Comme une bête fauve qui ferait entendre un rugissement étouffé, il lança alors de sa poitrine quelques sons rauques par lesquels il semblait vouloir s’exciter lui-même. Les fleurets, croisés de nouveau, décrivirent bientôt autour d’eux une gerbe d’étincelles, ces étoiles phosphorescentes glissaient du fer avec la rapidité d’un fluide. Déjà le plastron du malencontreux rival était moucheté des coups de bouton de Saint-Georges, lorsque, le petit homme s’avisa de nier un coup par un geste qui ralluma la rage du chevalier. Se fendant sur lui de toute la puissance de ses moyens devant la vieille Dick, l’unique spectateur de cette scène, il jeta l’inconnu sur le cheval de bois qui se trouva là fort à propos pour l’empêcher d’être tout à fait renversé…

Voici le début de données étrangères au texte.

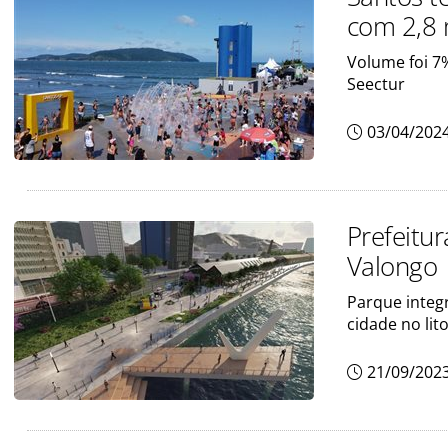
com 2,8 
Volume foi 7
Seectur
03/04/202
Prefeitur
Valongo
Parque integr
cidade no lito
21/09/202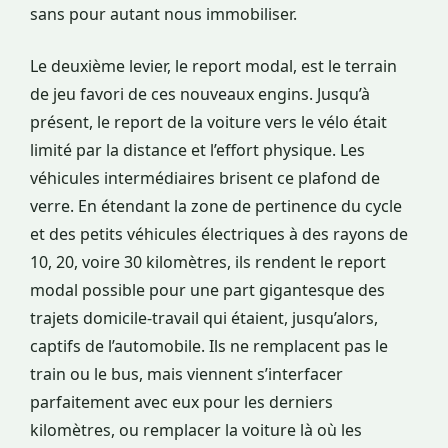
sans pour autant nous immobiliser.
Le deuxième levier, le report modal, est le terrain
de jeu favori de ces nouveaux engins. Jusqu’à
présent, le report de la voiture vers le vélo était
limité par la distance et l’effort physique. Les
véhicules intermédiaires brisent ce plafond de
verre. En étendant la zone de pertinence du cycle
et des petits véhicules électriques à des rayons de
10, 20, voire 30 kilomètres, ils rendent le report
modal possible pour une part gigantesque des
trajets domicile-travail qui étaient, jusqu’alors,
captifs de l’automobile. Ils ne remplacent pas le
train ou le bus, mais viennent s’interfacer
parfaitement avec eux pour les derniers
kilomètres, ou remplacer la voiture là où les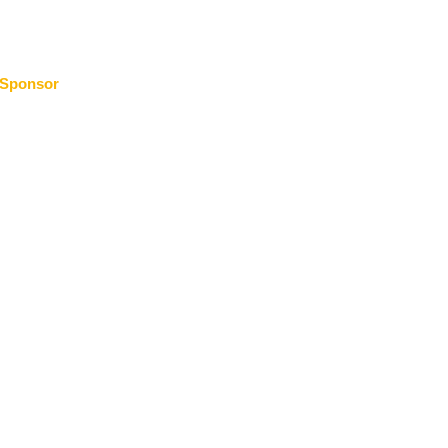
Sponsor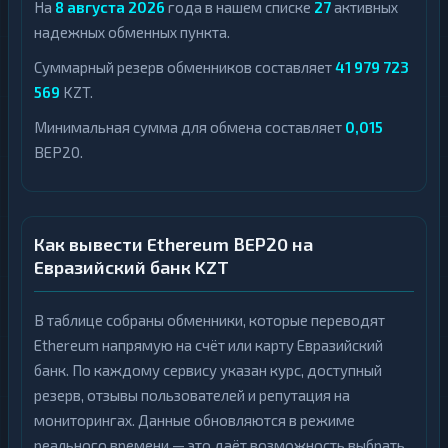
На
8 августа 2026
года в нашем списке
27
активных
надежных обменных пункта.
Суммарный резерв обменников составляет
41 979 723
569
KZT.
Минимальная сумма для обмена составляет
0,015
BEP20.
Как вывести Ethereum BEP20 на
Евразийский банк KZT
В таблице собраны обменники, которые переводят
Ethereum напрямую на счёт или карту Евразийский
банк. По каждому сервису указан курс, доступный
резерв, отзывы пользователей и репутация на
мониторингах. Данные обновляются в режиме
реального времени — это даёт возможность выбрать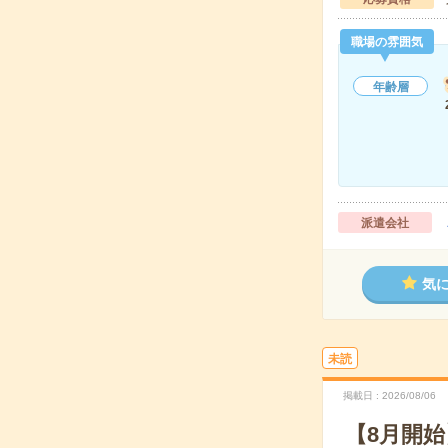
職場の雰囲気
年齢層
派遣会社
気
未読
掲載日
2026/08/06
【8月開始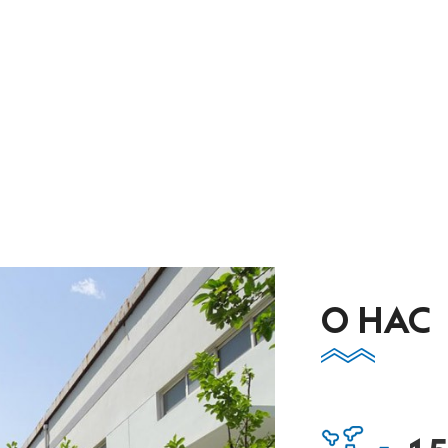
О НАС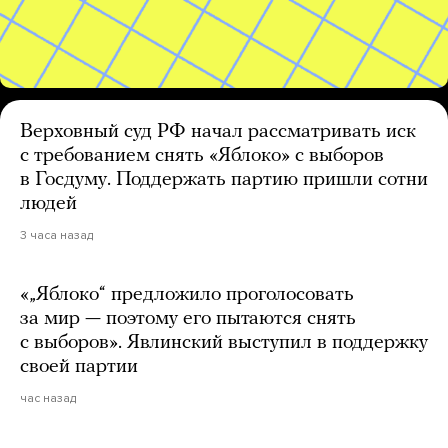
Верховный суд РФ начал рассматривать иск
с требованием снять «Яблоко» с выборов
в Госдуму. Поддержать партию пришли сотни
людей
3 часа назад
«„Яблоко“ предложило проголосовать
за мир — поэтому его пытаются снять
с выборов». Явлинский выступил в поддержку
своей партии
час назад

La Boëssière arrivait en ce moment ; il vit Saint-Georges tenant le fleuret fortement appuyé sur la poitrine de son adversaire, de façon à lui en faire baiser la monture. Le chevalier lui criait d’une voix de Stentor :

— Cette fois ; êtes-vous touché ?

— Tudieu ! je le crois, reprit La Boëssière en prêtant sa main à l’infortuné petit homme, qui se releva difficilement. Vous avez bien fait de tirer incognito… Ma servante et moi nous n’en dirons rien.

— Au contraire, cher maître, reprit le chevalier, vous pourriez dire que monsieur est même un tireur habile ; seulement c’est un tireur entêté.